魏无羡我的驴啊。你们怎么把它带下山夜猎了?还让它受伤了?!
蓝思追嗯……对不起莫公子。你的小苹……驴在云深不知处每日喧哗,各位前辈投诉已久,让我们这次下山夜猎,一定要把它赶走,所以我们就……
金凌回答我,小苹果是什么?你给驴取这种名字?
蓝景仪小苹果怎么啦?它爱吃苹果,就叫小苹果。这名字比你养条肥狗叫仙子好十八条街。
突然之间,鸦雀无声。
魏无羡还有人在吗?
附近一片“唔唔”、“呜呜”,表示都在。
蓝忘机[冷冷]喧哗
竟然一次性禁言了所有人。魏无羡忍不住摸了摸嘴唇,心中甚为侥幸。
蓝惜月(蓝沫)含光君,你还是解开吧,就这样,少一个人也不知道。
蓝忘机…………
正在此时,左前方的白雾中,传来了脚步声
这脚步声一走一顿,笨重至极。紧接着,正前方、右前方,侧面,后面也传来了同样的声音。虽然雾气太浓,看不清影子,但腐臭腥臭的味道却已经飘了过来。

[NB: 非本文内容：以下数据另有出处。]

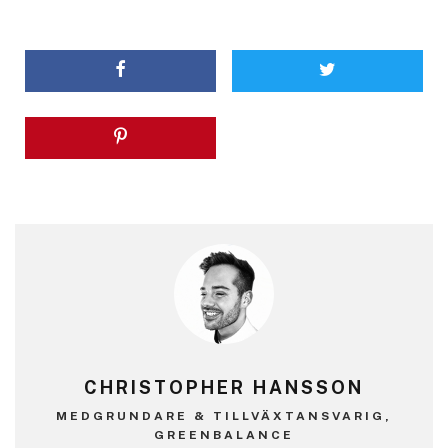
CHRISTOPHER HANSSON
MEDGRUNDARE & TILLVÄXTANSVARIG,
GREENBALANCE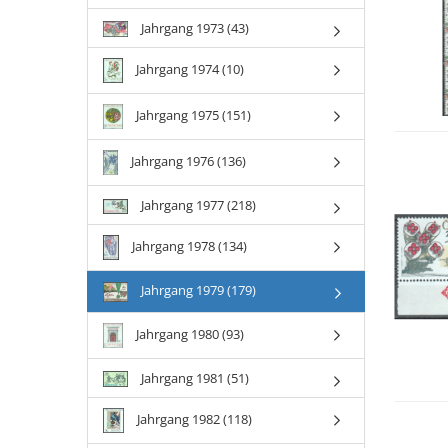
Jahrgang 1973 (43)
Jahrgang 1974 (10)
Jahrgang 1975 (151)
Jahrgang 1976 (136)
Jahrgang 1977 (218)
Jahrgang 1978 (134)
Jahrgang 1979 (179)
Jahrgang 1980 (93)
Jahrgang 1981 (51)
Jahrgang 1982 (118)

魏无羡自然不会把区区几具走尸放在心上,轻轻吹了一声哨子,尾音溜起,含斥退之意。迷雾之后的那些走尸听到了哨音,果然顿了下来。
谁知,下一刻,它们却猛地冲了过来!
魏无羡万万没料到,斥令竟然不但不起作用,反而还刺激了它们。他是绝对不可能把“斥退”和“刺激”两种不同的指令弄混的!
然而,此刻来不及想更多了。七八条歪歪倒倒的人影浮现在白雾之中。以义城中白雾的浓度,能看到它们的身影,就代表它们已经靠得极近了!

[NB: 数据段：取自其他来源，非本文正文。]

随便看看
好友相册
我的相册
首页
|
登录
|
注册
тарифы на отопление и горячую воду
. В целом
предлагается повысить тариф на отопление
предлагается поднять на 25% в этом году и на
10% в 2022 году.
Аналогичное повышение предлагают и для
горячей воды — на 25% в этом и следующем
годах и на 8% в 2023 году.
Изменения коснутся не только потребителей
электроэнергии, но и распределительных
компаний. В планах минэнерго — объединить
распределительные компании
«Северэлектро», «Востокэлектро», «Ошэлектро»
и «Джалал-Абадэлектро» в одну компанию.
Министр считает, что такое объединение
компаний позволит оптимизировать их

避尘的冰蓝色剑芒破出白雾,围绕着众人,在空中飞划出一个锐利的圈,将数具走尸齐齐拦腰斩断,旋即收回鞘中。
魏无羡松了口气,蓝忘机低声道
蓝忘机为何?
魏无羡为何哨令驱不动这几具走尸?行走缓慢,带有腐臭之气,肯定不是什么高阶凶尸,这种我应该拍拍手就能吓跑。若说是我的哨令突然之间失效了,这也绝没可能,又不是靠灵力驱动。从来没有出现过这种……

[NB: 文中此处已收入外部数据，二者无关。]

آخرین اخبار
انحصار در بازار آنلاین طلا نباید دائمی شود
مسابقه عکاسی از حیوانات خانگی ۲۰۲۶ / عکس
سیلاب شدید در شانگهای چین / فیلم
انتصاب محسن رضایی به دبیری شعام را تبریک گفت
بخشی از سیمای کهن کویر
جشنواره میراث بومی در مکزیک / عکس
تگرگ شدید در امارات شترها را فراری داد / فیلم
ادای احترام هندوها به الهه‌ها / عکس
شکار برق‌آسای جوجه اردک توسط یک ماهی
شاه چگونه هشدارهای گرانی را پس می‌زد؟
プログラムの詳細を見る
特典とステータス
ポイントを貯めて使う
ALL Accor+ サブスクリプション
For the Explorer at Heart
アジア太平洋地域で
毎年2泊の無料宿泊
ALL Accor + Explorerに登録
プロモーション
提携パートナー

猛然间,他想到了一件事,背上微微沁出一层薄汗。不对,并不是“从来没有出现过这种情况”。事实上,是出现过的,而且,不止一次。有一种凶尸恶灵,他的确无法操控,也无法驱赶。那就是——已经处在阴虎符控制下的凶尸恶灵!虽说这个念头很可怕,所代表的情况很严重,让人很不想承认和接受,但它的确是最合理的一种解释。毕竟连能够复原半只阴虎符残件的人都是存在的,虽然据说已经被清理了,但谁知道被他复原过的阴虎符又落到了谁手里?